Now that the 2020 offseason has begun, following a second consecutive season in which they failed to even reach the playoffs, it’s time to take stock of where the Pittsburgh Steelers stand. Specifically where Steelers players stand individually based on what we have seen happen over the course of the past season, and with notice to anything that happens going forward.
A stock evaluation can take a couple of different approaches and I’ll try to make clear my reasonings. In some cases it will be based on more long-term trends, such as an accumulation of offseason activity. In other instances it will be a direct response to something that just happened. So we can see a player more than once over the course of the summer as we move forward.
Player: RB Darrin Hall
Stock Value: Sold
It was just a day or two ago that I happened to mention former Pitt Panthers running back Darrin Hall, naming him among the then-eight players who were on the Steelers’ 90-man roster whom new quarterbacks coach Matt Canada had coached at one point at the college level.
Following the 2020 NFL Draft, however, during which the team drafted another running back Canada coached in Anthony McFarland, he was among three players released to make room for a 10-man undrafted free agent class, which did include a fullback.
With the drafting of McFarland and the release of Hall, the team’s running back room remains fixed at seven halfbacks, led by five players who finished the 2019 season on the 53-man roster. The most notable of those names are James Conner, Jaylen Samuels, and Benny Snell. By year’s end, special teamer Trey Edmunds and late signing Kerrith Whyte would also see action. Ralph Webb stuck on the practice squad and remains in the building.
An undrafted free agent last year, Hall spent time with the Bengals, Browns, and Packers before the Steelers signed him to their practice squad on All Hallow’s Eve.
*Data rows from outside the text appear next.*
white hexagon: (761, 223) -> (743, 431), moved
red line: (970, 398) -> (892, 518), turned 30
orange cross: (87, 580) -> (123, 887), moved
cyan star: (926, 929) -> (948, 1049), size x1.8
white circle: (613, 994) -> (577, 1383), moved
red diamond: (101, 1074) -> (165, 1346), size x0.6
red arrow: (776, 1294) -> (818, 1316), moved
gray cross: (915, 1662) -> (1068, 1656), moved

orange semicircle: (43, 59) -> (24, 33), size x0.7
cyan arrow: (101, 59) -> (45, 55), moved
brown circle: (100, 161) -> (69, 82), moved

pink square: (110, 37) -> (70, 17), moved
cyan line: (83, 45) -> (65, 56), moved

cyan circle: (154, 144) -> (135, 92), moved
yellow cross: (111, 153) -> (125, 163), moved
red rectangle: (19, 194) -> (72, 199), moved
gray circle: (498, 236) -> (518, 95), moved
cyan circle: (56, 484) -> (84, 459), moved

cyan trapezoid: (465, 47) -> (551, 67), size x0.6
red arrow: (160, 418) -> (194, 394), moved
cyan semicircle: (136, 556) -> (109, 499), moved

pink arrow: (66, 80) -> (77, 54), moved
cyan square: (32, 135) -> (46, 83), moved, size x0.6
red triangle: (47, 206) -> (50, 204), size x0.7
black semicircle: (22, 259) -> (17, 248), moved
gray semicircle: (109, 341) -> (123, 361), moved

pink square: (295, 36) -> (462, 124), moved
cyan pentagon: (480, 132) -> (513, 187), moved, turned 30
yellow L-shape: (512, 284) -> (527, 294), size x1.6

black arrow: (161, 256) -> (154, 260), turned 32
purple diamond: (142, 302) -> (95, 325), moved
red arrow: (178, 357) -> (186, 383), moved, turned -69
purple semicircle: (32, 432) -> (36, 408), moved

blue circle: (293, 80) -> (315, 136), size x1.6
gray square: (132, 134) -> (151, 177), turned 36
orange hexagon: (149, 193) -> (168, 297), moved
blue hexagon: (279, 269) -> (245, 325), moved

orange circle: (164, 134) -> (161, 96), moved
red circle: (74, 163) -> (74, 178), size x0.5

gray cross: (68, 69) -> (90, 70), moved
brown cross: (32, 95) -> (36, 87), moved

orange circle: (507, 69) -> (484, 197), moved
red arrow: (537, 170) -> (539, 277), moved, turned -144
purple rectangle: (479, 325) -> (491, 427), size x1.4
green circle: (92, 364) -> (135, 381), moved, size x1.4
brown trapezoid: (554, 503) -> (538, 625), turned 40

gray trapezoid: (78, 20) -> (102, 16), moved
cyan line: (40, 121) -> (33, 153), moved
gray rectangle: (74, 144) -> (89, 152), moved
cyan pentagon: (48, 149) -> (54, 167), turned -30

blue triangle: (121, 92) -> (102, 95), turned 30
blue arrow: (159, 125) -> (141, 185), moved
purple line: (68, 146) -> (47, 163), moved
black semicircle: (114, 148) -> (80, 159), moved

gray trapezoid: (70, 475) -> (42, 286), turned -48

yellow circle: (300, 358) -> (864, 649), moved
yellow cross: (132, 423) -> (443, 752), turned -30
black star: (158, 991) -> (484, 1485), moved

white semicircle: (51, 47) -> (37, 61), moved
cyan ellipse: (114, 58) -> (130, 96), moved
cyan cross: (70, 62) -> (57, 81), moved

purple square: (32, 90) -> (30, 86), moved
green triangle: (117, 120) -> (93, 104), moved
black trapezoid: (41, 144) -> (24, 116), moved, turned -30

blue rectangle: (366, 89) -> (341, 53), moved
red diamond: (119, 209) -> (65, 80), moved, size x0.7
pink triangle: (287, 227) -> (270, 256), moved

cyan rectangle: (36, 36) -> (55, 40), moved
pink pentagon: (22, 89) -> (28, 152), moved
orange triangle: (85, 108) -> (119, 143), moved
He would remain there for the rest of the season, along with Webb, and was signed to a futures contract on January 7, but his time as a Steeler has now come to an end.
Always a longshot to make any headway in a crowded backfield, Hall might as well have his parting now, where perhaps he could be picked by another team that was unable to address the running back position during the draft.
He did, after all, manage to sign with four different teams in 2019 from the time of the draft through the end of October, and would have a steady job from that point on until yesterday. I’m sure he will end up on another team at some point over the next few months. But there simply was no room for him in Pittsburgh.